The Manitoba Government boasts that it has increased the the Operating Credit Guarantee administered by the Manitoba Agricultural Services Corporation [MASC] by 10 million dollars to a total maximum of 25 million. MASC's own website states that the purpose of this program is to “...provide a 25 per cent guarantee on operating lines of credit with participating private lending institutions.” Essentially this funding increase allows “participating private lending institutions” to annually saddle an additional 40 million dollars in debt on the backs of Manitoba's agricultural producers. However will an increase in debt-load really benefit agricultural producers? Or will it be more beneficial to the institutions that earn interest on the money loaned? In the past twenty years the total debt outstanding by Manitoba farms has more than tripled from $1.85 billion in 1988 to $6.07 billion in 2007. Yet over the same period the realized net farm incomes of Canadian farmers have declined from $3.9 billion in 1988 to $1.5 billion in 2007.
[http://www.statcan.ca/english/freepub/21-014-XIE/21-014-XIE2008001.pdf]
[http://www.nfu.ca/briefs/2007/1988%20vs%202007%20FINAL%20bri.pdf]

In theory this increase in funding guarantees should allow Manitoba's agricultural producer to access $5,248.24 (up from $3148.94) in operating loans on an annual basis, but these loans will not be allocated equally among all producers. The vast majority of Canadian agricultural producers, 65.6%, to be exact, earn gross annual receipts of less than $100,000; however these farms are the least likely to be profitable.

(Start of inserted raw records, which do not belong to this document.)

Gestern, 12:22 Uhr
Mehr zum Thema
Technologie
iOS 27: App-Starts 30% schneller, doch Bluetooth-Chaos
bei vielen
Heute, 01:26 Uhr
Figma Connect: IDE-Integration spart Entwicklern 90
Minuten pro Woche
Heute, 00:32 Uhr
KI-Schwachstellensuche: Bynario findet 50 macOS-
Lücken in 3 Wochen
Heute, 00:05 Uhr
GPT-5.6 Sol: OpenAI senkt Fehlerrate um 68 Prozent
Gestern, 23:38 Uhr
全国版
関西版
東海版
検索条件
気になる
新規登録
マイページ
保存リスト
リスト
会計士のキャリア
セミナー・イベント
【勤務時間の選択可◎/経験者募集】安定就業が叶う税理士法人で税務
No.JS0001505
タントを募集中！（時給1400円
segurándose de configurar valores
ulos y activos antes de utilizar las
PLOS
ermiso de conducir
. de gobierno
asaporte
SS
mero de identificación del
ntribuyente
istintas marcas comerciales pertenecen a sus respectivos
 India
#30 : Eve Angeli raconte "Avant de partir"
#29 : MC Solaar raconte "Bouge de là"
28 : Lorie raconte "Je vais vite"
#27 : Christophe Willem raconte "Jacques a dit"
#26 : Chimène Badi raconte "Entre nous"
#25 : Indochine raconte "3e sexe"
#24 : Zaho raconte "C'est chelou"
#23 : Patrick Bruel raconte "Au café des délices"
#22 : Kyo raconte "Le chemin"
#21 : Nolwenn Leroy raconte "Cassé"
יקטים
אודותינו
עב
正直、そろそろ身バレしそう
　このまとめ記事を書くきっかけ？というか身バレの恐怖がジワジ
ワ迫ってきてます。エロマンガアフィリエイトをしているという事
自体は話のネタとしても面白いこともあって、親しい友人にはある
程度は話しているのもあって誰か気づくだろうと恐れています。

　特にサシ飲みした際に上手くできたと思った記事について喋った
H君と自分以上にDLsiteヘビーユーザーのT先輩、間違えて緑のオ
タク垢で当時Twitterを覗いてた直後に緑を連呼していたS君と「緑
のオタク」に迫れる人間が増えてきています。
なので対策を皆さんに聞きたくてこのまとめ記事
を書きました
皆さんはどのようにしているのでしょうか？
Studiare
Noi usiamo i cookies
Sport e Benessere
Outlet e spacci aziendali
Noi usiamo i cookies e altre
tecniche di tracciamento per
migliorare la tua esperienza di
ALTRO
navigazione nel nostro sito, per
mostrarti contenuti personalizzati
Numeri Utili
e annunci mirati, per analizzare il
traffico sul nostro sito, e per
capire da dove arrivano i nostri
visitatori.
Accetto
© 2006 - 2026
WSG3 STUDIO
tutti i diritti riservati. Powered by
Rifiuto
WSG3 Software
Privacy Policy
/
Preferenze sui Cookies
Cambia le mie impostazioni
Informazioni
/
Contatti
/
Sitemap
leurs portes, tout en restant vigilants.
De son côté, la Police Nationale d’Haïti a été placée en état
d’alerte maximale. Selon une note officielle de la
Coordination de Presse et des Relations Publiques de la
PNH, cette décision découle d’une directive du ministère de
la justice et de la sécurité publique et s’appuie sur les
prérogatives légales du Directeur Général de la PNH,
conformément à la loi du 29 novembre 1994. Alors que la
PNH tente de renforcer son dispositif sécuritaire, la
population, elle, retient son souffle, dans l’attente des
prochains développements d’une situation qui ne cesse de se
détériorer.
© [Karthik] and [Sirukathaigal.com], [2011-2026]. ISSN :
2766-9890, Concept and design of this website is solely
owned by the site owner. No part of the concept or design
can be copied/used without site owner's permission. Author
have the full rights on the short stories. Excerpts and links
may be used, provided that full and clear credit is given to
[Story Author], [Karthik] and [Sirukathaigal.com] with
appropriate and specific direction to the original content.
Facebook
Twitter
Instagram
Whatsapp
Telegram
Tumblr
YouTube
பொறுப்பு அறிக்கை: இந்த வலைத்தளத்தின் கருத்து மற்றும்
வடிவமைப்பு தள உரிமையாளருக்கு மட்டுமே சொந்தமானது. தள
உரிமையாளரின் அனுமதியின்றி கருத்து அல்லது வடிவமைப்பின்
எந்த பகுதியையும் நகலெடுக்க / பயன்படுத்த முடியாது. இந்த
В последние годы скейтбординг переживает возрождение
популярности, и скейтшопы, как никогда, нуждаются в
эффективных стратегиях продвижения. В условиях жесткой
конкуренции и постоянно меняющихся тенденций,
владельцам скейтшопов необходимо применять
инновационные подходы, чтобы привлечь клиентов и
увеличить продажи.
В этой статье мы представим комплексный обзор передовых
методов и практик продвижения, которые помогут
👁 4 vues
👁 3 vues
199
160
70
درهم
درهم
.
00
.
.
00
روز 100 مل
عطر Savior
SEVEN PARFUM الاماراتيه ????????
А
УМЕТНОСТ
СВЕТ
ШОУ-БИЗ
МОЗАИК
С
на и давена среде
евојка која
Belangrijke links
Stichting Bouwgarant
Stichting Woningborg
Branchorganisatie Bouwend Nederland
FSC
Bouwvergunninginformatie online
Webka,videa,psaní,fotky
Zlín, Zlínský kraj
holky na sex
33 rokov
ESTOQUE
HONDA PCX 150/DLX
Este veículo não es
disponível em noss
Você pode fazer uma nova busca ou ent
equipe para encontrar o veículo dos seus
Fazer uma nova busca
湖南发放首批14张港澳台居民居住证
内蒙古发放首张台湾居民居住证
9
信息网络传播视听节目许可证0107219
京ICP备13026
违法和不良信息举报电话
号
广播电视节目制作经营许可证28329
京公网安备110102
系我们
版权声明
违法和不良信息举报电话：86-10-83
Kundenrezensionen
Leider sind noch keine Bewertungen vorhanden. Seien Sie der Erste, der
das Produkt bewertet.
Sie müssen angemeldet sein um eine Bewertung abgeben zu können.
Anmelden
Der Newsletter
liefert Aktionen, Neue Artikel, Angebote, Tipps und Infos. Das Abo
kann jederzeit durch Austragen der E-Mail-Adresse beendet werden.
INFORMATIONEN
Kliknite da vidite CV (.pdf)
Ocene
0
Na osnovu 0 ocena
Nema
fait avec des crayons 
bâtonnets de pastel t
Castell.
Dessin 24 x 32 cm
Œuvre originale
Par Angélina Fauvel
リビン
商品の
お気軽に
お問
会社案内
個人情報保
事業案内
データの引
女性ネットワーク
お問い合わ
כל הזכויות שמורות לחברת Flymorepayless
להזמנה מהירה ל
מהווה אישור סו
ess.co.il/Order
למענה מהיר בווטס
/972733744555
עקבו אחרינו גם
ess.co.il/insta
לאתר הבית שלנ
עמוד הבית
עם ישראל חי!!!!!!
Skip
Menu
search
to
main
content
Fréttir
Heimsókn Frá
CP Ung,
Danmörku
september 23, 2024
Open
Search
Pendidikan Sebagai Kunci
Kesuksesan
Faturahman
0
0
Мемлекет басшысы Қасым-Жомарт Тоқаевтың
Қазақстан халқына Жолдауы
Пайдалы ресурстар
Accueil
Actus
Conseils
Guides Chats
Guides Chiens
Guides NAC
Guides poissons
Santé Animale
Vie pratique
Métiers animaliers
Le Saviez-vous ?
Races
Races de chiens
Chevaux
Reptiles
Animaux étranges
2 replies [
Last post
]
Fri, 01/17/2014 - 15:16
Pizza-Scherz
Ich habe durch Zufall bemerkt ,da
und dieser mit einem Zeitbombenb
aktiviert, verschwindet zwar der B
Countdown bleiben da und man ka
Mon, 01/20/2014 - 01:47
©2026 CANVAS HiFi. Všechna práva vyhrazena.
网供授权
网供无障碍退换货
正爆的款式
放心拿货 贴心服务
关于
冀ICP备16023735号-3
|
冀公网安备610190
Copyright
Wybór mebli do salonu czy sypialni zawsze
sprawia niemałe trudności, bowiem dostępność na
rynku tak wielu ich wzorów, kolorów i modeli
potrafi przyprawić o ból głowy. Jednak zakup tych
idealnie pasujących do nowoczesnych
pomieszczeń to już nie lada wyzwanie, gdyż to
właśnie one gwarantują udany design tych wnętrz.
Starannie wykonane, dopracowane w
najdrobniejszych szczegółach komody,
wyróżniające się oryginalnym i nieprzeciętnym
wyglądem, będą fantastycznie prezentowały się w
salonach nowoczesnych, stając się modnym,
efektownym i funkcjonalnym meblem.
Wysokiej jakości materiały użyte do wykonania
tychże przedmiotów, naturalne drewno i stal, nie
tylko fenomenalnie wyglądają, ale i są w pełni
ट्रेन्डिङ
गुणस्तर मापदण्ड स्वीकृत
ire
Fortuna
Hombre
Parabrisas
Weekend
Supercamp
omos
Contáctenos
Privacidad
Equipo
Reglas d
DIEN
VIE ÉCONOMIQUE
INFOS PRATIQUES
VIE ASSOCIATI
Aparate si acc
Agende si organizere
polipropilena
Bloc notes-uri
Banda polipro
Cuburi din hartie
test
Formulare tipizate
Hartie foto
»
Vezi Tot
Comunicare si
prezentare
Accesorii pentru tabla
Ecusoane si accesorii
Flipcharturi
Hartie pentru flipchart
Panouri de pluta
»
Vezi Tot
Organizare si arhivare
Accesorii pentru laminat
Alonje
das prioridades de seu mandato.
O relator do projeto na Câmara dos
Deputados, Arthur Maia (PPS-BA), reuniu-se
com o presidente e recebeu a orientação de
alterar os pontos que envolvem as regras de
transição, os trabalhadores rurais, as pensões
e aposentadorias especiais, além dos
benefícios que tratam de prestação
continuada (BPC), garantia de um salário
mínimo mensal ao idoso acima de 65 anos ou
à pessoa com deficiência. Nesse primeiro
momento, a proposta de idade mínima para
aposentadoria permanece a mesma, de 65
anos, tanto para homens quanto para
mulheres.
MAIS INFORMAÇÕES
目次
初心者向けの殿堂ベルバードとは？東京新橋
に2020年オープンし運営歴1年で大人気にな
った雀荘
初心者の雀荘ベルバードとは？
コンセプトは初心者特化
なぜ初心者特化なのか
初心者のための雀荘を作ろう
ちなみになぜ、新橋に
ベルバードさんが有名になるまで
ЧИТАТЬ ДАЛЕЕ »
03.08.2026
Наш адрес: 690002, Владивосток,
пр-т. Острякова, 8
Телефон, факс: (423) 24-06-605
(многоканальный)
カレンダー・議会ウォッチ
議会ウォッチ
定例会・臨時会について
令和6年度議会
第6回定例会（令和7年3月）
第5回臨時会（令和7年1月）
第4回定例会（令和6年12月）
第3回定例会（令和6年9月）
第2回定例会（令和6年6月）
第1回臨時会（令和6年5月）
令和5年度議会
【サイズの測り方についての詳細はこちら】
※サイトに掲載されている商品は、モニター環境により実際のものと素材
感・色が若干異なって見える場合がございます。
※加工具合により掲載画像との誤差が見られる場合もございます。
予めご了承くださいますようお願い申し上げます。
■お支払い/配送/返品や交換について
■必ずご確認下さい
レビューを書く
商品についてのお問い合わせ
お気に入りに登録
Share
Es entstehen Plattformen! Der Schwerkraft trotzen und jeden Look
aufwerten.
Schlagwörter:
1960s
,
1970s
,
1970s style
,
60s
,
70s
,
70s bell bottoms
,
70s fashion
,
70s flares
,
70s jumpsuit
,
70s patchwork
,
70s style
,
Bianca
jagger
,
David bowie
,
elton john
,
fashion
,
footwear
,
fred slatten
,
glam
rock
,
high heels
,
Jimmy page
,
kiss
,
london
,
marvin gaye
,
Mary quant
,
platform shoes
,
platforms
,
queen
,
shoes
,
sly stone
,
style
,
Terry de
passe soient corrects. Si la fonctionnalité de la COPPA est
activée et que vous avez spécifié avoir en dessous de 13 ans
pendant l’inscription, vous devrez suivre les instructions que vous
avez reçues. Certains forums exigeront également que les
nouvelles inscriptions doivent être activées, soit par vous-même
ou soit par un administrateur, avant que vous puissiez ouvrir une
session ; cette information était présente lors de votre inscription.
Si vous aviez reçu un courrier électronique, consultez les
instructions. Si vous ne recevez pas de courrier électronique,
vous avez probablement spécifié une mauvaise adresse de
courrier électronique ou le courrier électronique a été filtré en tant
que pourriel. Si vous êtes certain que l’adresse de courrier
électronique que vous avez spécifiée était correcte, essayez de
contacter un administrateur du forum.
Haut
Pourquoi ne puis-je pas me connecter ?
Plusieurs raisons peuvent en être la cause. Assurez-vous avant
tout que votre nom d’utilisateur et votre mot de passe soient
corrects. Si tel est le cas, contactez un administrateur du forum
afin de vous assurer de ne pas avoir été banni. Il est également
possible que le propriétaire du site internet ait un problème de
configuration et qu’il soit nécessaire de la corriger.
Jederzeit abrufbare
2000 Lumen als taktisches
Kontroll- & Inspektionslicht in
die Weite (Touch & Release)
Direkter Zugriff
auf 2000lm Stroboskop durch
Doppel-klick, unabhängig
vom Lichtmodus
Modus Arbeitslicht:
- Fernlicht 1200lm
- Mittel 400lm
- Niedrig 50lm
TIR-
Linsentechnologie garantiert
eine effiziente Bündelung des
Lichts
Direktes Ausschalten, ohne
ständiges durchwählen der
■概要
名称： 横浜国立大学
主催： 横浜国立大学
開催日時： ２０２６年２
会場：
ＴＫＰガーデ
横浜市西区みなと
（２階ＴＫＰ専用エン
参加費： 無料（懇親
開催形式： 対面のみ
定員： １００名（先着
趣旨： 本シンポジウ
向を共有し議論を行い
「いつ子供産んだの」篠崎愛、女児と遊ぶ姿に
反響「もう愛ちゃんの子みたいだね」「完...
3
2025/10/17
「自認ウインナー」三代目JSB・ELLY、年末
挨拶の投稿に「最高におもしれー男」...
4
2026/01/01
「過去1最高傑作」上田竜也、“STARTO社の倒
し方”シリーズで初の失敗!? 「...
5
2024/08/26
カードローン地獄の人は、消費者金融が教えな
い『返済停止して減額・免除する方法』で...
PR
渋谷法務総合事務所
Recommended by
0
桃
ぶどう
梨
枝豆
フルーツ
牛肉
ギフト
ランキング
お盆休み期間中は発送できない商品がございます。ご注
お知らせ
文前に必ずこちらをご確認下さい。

As a case in point farms earning annual gross receipts of less than $25,000 turn a profit 29% of the time; whereas 86% of farms with annual gross receipts over $1 million earn a profit. [http://www.statcan.ca/english/agcensus2006/articles/finpic.htm]

Lending institutions are in the business of risk management, and the statistical reality is that the vast majority of Canadian farms, the small family-run operations, are less likely to be profitable than their multimillion dollar counterparts. Lending institutions therefore are more likely to loan money to the more profitable larger farms.

At the end of the day it seems likely that the increase in the Operating Credit Guarantee will aid in: helping to prop up large-scale hog/poultry operations, and helping large and medium sized farmers to buy-out their smaller neighbors.